Para se manterem saudáveis, os portugueses gastam muito mais do que a maioria dos europeus, sendo que os pobres continuam a ter maiores dificuldades de acesso aos cuidados de saúde do que as pessoas com uma situação económica mais confortável. Estas são as principais conclusões do Relatório de Primavera do Observatório Português dos Sistemas de Saúde (OPSS), “Viver em Tempos Incertos. Sustentabilidade e Equidade na Saúde”.

A análise dos indicadores de saúde da população portuguesa a partir do último relatório da OCDE, publicado em finais de 2016, mostra que o Sistema Nacional de Saúde representa 8,9% do PIB, um ponto abaixo da média da UE (9,9%), mais de dois pontos percentuais abaixo da Alemanha, Suécia e França, e evidencia que Portugal “iniciou uma tendência contrária à da maioria dos restantes países europeus, baixando ainda mais o peso atribuído à saúde”, refere o estudo que é apresentado esta quarta-feira.

O resultado disto “é que a percentagem do financiamento público dos cuidados de saúde prestados à população portuguesa (66,0%) tornou-se em 2014 das mais baixas da Europa a 28”. Em compensação, assistiu-se a um aumento da despesa out of pocket — que são os pagamentos diretos, do seu próprio bolso, que os portugueses fazem para terem acesso aos cuidados de saúde.

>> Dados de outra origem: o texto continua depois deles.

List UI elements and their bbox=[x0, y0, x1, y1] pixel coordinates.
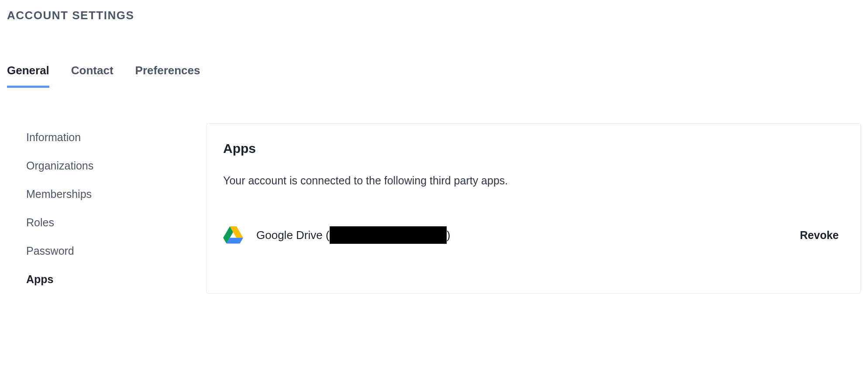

Na prática, “para se manterem saudáveis os portugueses gastam muito mais do seu próprio bolso que a maioria dos europeus”.

Depois da intervenção da troika passamos de um país com gastos na saúde acima da média da OCDE para um investimento que hoje em dia está abaixo. Foi um corte grande a agora há uma notória dificuldade em voltar a colocar o financiamento nesse nível”, disse José Aranda da Silva, porta-voz do OPSS e ex-bastonário da Ordem dos Farmacêuticos, ao Observador.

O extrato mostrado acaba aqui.